#### Provided data ####

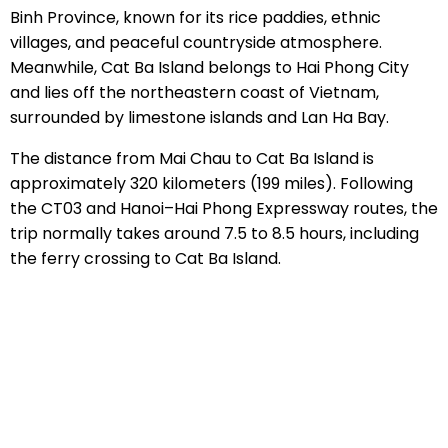
Binh Province, known for its rice paddies, ethnic
villages, and peaceful countryside atmosphere.
Meanwhile, Cat Ba Island belongs to Hai Phong City
and lies off the northeastern coast of Vietnam,
surrounded by limestone islands and Lan Ha Bay.
The distance from Mai Chau to Cat Ba Island is
approximately 320 kilometers (199 miles). Following
the CT03 and Hanoi–Hai Phong Expressway routes, the
trip normally takes around 7.5 to 8.5 hours, including
the ferry crossing to Cat Ba Island.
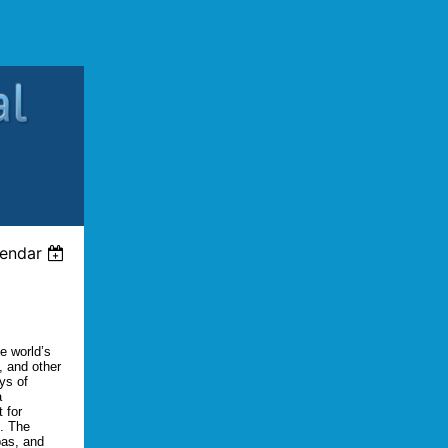
lendar
e world’s
, and other
ys of
a
 for
s. The
pas, and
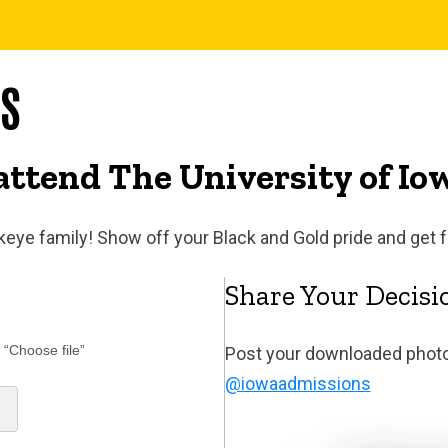
YS
attend The University of Io
wkeye family! Show off your Black and Gold pride and get 
Share Your Decisio
 “Choose file”
Post your downloaded photo
@iowaadmissions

####

* [Instructions for the task]:
Print the lines from the line with "The distance from" to the end of the data above. Include both ends, exclude the pictures, and add nothing else.

* [Response to this task]:
The distance from Mai Chau to Cat Ba Island is
approximately 320 kilometers (199 miles). Following
the CT03 and Hanoi–Hai Phong Expressway routes, the
trip normally takes around 7.5 to 8.5 hours, including
the ferry crossing to Cat Ba Island.
lendar
e world’s
, and other
ys of
a
 for
s. The
pas, and
YS
attend The University of Io
wkeye family! Show off your Black and Gold pride and get 
Share Your Decisio
 “Choose file”
Post your downloaded photo
@iowaadmissions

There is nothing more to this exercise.